Which begs the bigger question: Outside of the doctor’s office or hospital bed, where should the definition of HIPAA end?
The Health Insurance Portability and Accountability Act (HIPAA) privacy rules were designed because of an accepted societal understanding that health information is highly sensitive in nature and it is a privilege for those tasked with receiving the data. For a medical professional, the responsibility to protect patient privacy is paramount and integral to empowering the patient as well as the doctor-patient relationship. This law encourages a patient to seek medical care in the first place by freeing them of worry that their condition could be disclosed. It preserves personal autonomy. A reasonable expectation of privacy in the healthcare space is also therapeutic by generating trusted relationships which are invaluable to achieving medical compliance and fully informed consent. The boundaries formed by this legislation help facilitate good decision-making, preserve a sense of agency and curb abuse.

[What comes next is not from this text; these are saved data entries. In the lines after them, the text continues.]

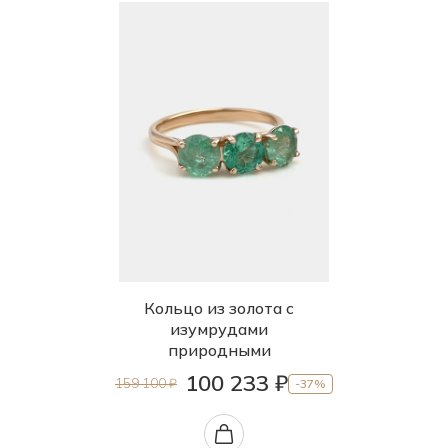
Кольцо из золота с
изумрудами
природными
100 233 ₽
159 100 ₽
-37%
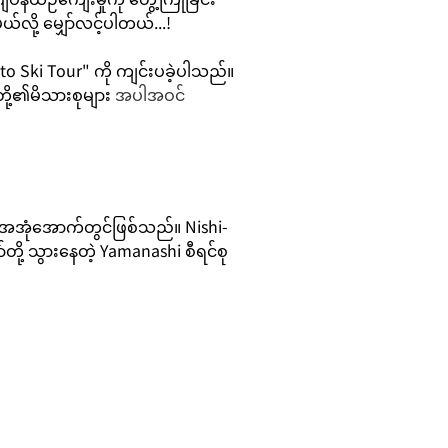
်လို့ မျှော်လင့်ပါတယ်...!
ato Ski Tour" ကို ကျင်းပခဲ့ပါသည်။ 
းတို့၏မိသားစုများ
 အပါအဝင် 
်အအုံအောက်တွင်ဖြစ်သည်။ Nishi-
်တို့ သွားနေတဲ့ Yamanashi စီရင်စု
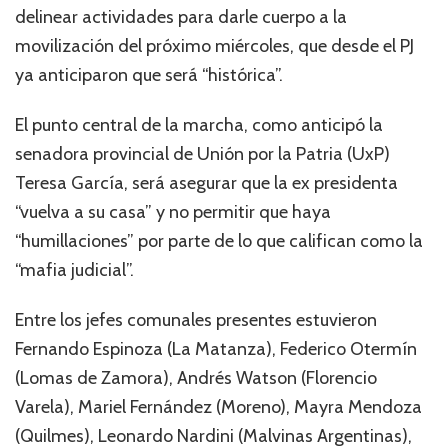
delinear actividades para darle cuerpo a la
movilización del próximo miércoles, que desde el PJ
ya anticiparon que será “histórica”.
El punto central de la marcha, como anticipó la
senadora provincial de Unión por la Patria (UxP)
Teresa García, será asegurar que la ex presidenta
“vuelva a su casa” y no permitir que haya
“humillaciones” por parte de lo que califican como la
“mafia judicial”.
Entre los jefes comunales presentes estuvieron
Fernando Espinoza (La Matanza), Federico Otermín
(Lomas de Zamora), Andrés Watson (Florencio
Varela), Mariel Fernández (Moreno), Mayra Mendoza
(Quilmes), Leonardo Nardini (Malvinas Argentinas),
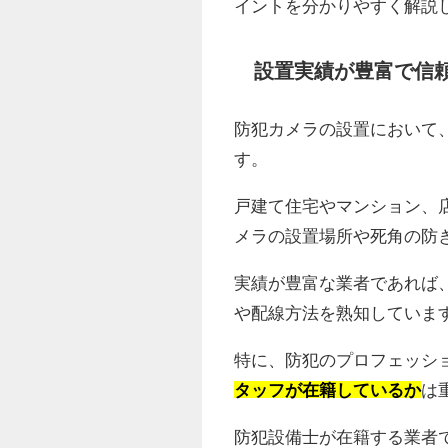
イントを分かりやすく解説
設置実績が豊富で信
防犯カメラの設置において
す。
戸建て住宅やマンション、
メラの設置場所や死角の防
実績が豊富な業者であれば
や配線方法を熟知していま
特に、防犯のプロフェッシ
タッフが在籍しているか
は
防犯設備士が在籍する業者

Unfortunately, we are living in a time when HIPAA laws have not caught up with technology. We are in the early Wild West days when it comes to the widespread, limitless capacity of others to acquire data about you without your awareness or consent. It is particularly baffling given law enforcement would require court orders to acquire a lot of this information. Why were we not proactive in this arena? So much has already been collected and accessed that a reactive stance will simply not be good enough.
It’s time to extend HIPAA or create a new law
Consider the anxiety you may have had buying your first tampon or pad in the local store when you started having your period. How you waited until a female clerk was at the checkout and hoped they would use an opaque bag and avoid the overhead microphone for any pricing questions. Or, when as a man you are performing the often awkward task of purchasing them for your partner. What about condoms and your patterns of purchase? That junk food binge? Or, your ovulation and pregnancy kits that you love and hate given they have become a constant reminder of your fertility challenges. Would it surprise you to learn that these discreet moments aren’t private and companies in possession of this knowledge can use them to discriminate against you?
This is what is happening right now - and did in different ways in the past on a unique scale. Your doctor may tell you to do certain things that require you purchasing specific foods in the grocery store or over-the-counter products to aid in your recovery. These may be short-term problems in need of a fix. But, a fraction of knowledge out of context in the wrong hands could create long-term struggles for you with health insurance coverage. As the situation currently stands, the odious possibilities are endless - and already in progress.
Maintaining health extends beyond the doctor's office. Entirely eliminating the necessity of third parties in the facilitation of good health is impossible. Muddying up the path to wellness with a preoccupation with concerns over personal privacy violations and predatory coercive acts is not a way to cure disease, fix a broken healthcare system or reduce its financial burdens - it has the opposite harmful sobering effect.